#### Provided entries ####

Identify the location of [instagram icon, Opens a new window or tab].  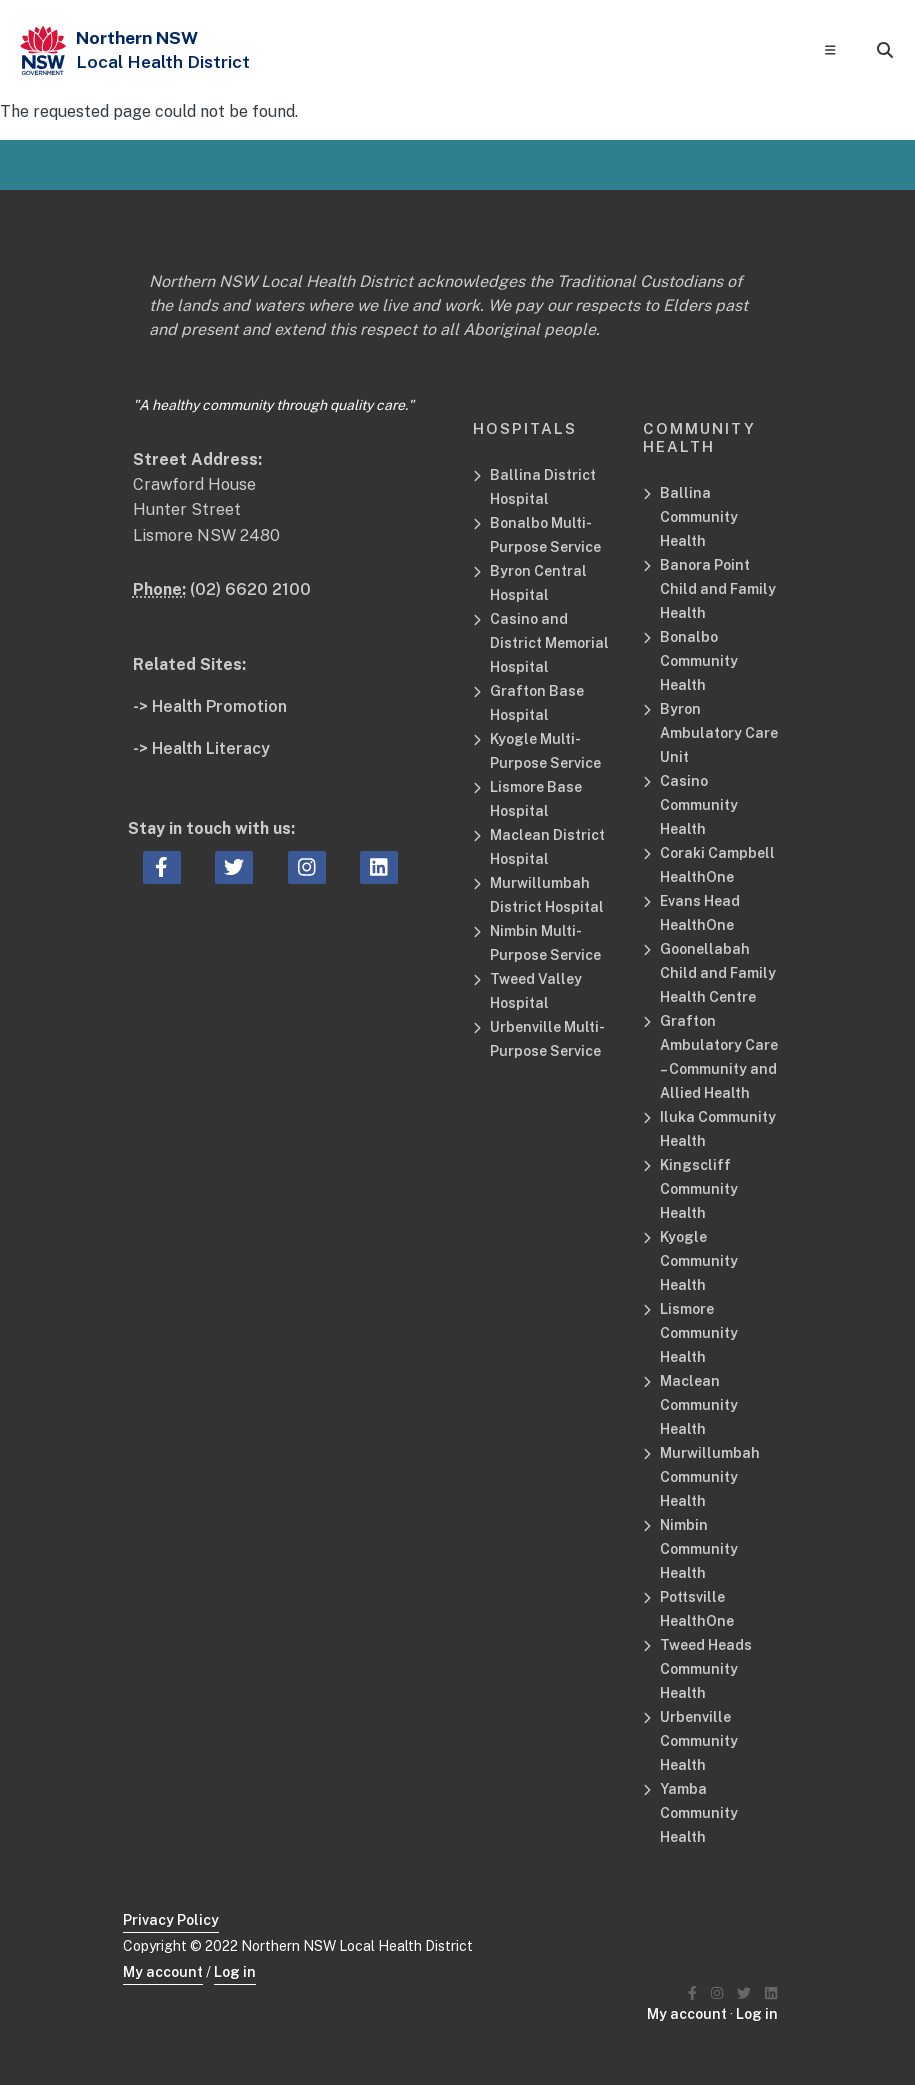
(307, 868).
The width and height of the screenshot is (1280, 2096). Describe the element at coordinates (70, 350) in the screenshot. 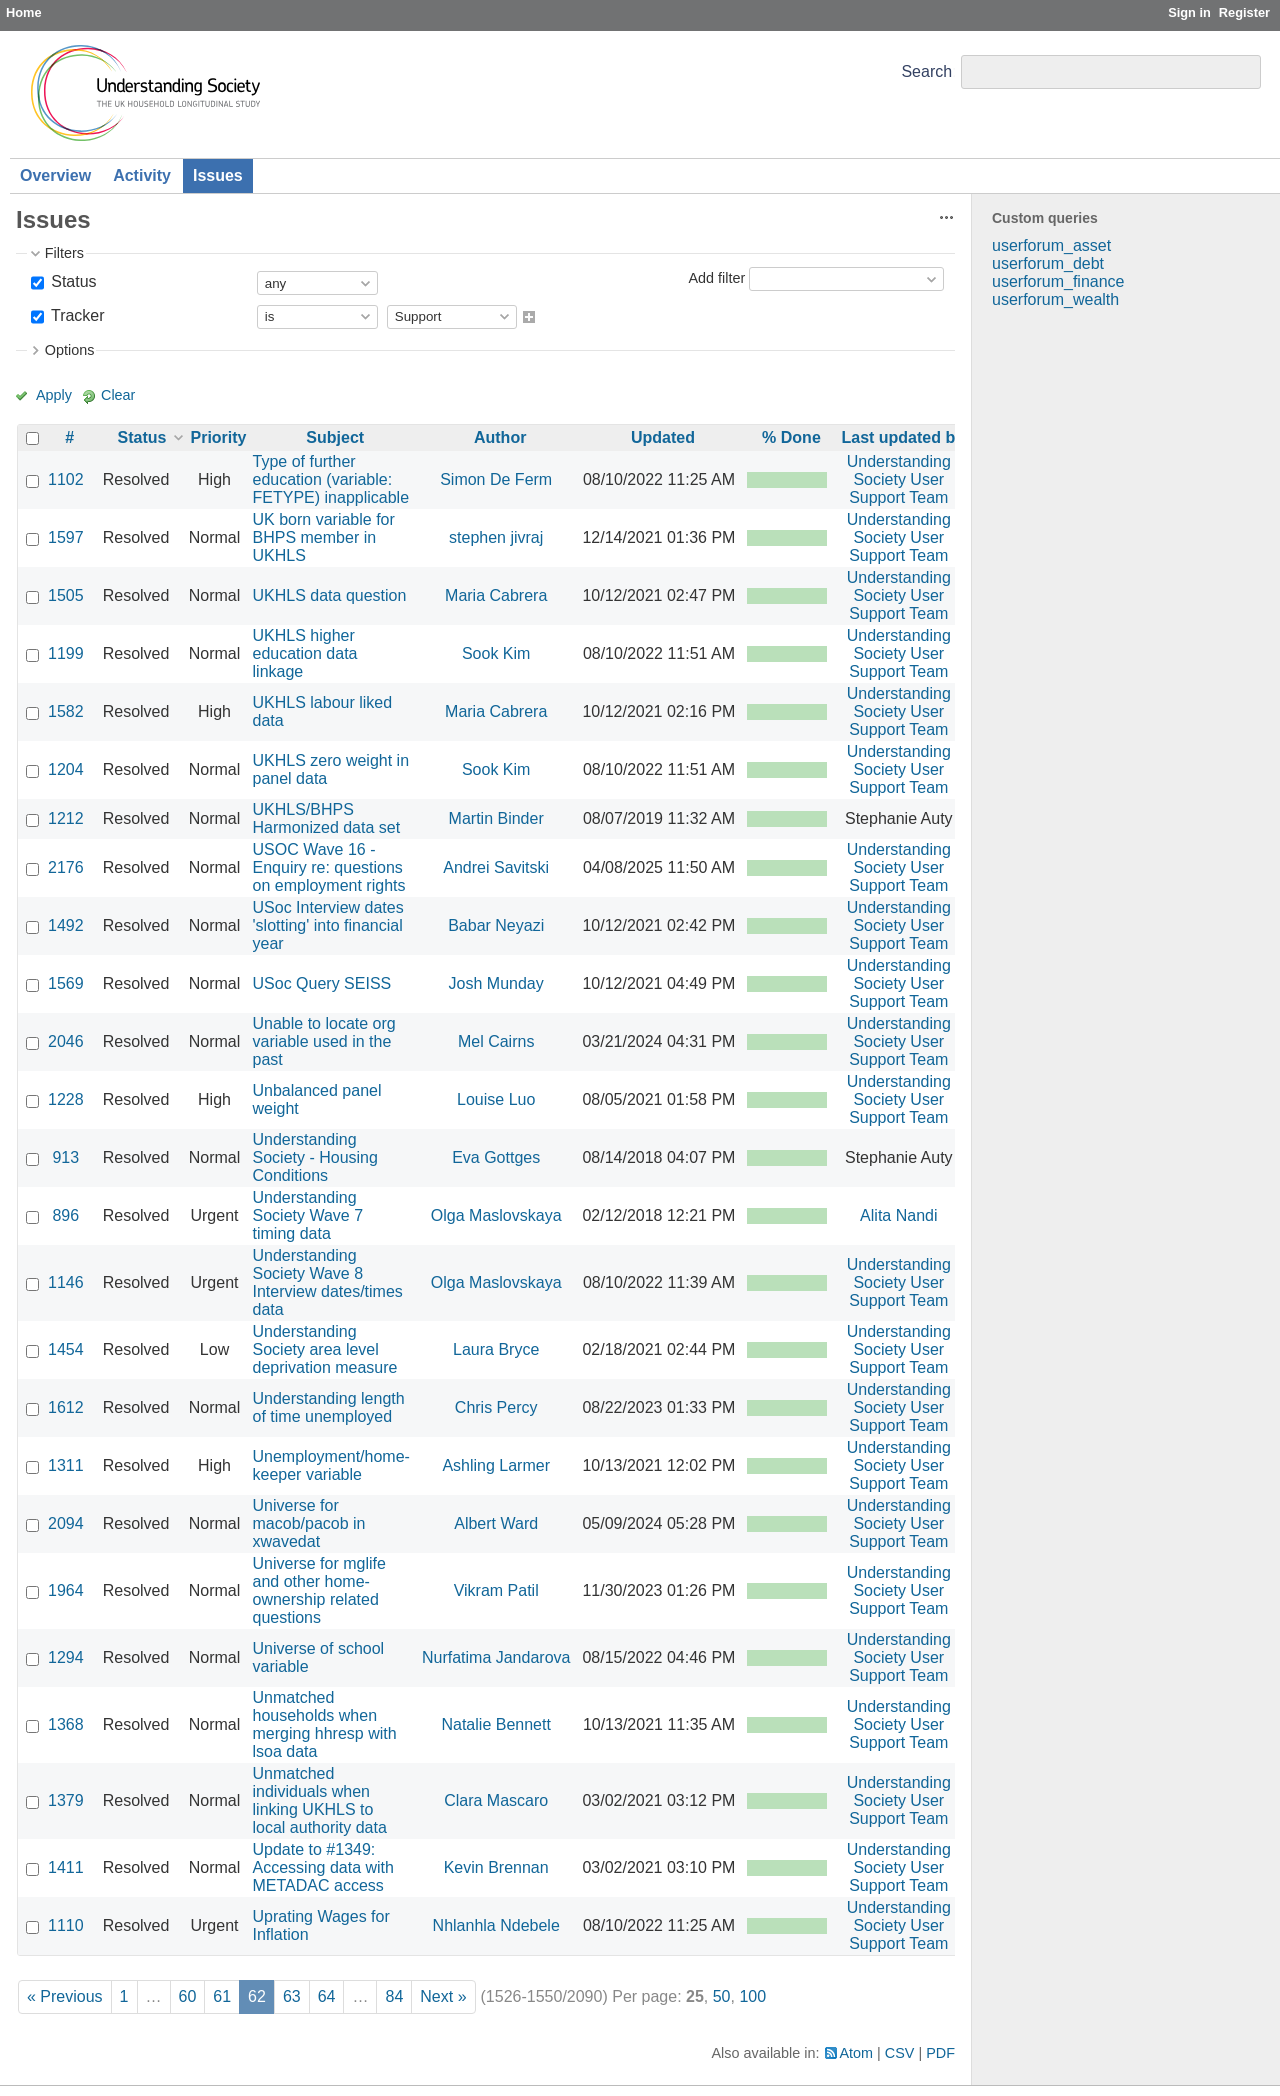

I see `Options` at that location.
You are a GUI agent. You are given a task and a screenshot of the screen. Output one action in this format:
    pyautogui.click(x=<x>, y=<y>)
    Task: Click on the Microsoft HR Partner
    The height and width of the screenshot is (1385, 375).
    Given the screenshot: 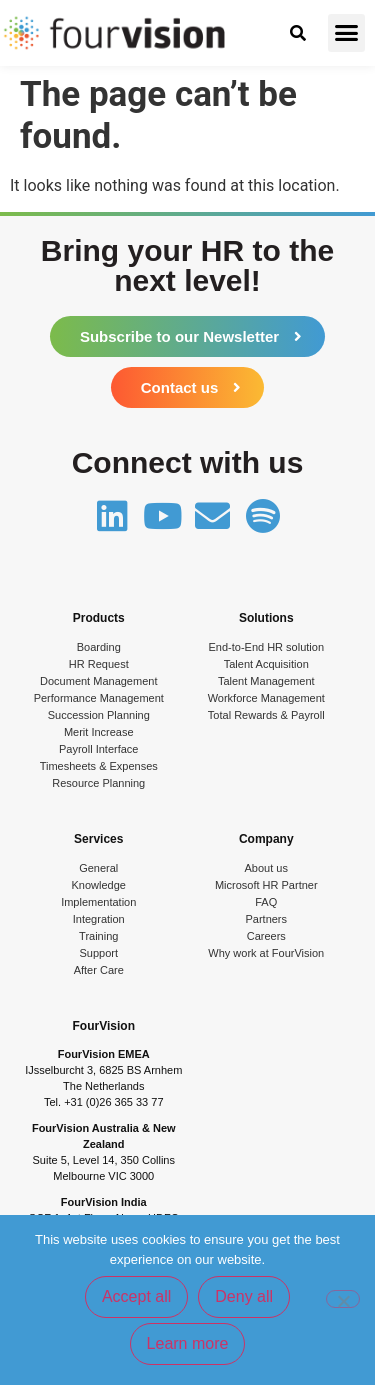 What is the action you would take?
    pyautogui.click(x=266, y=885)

####

Your objective:
Output, line for line and exactly, the records above from their first line through the one with "Task: Click on the Microsoft HR Partner", both ends included, but no pictures.

Expected answer:
Identify the location of [instagram icon, Opens a new window or tab].  
(307, 868).
The width and height of the screenshot is (1280, 2096). Describe the element at coordinates (70, 350) in the screenshot. 

I see `Options` at that location.
You are a GUI agent. You are given a task and a screenshot of the screen. Output one action in this format:
    pyautogui.click(x=<x>, y=<y>)
    Task: Click on the Microsoft HR Partner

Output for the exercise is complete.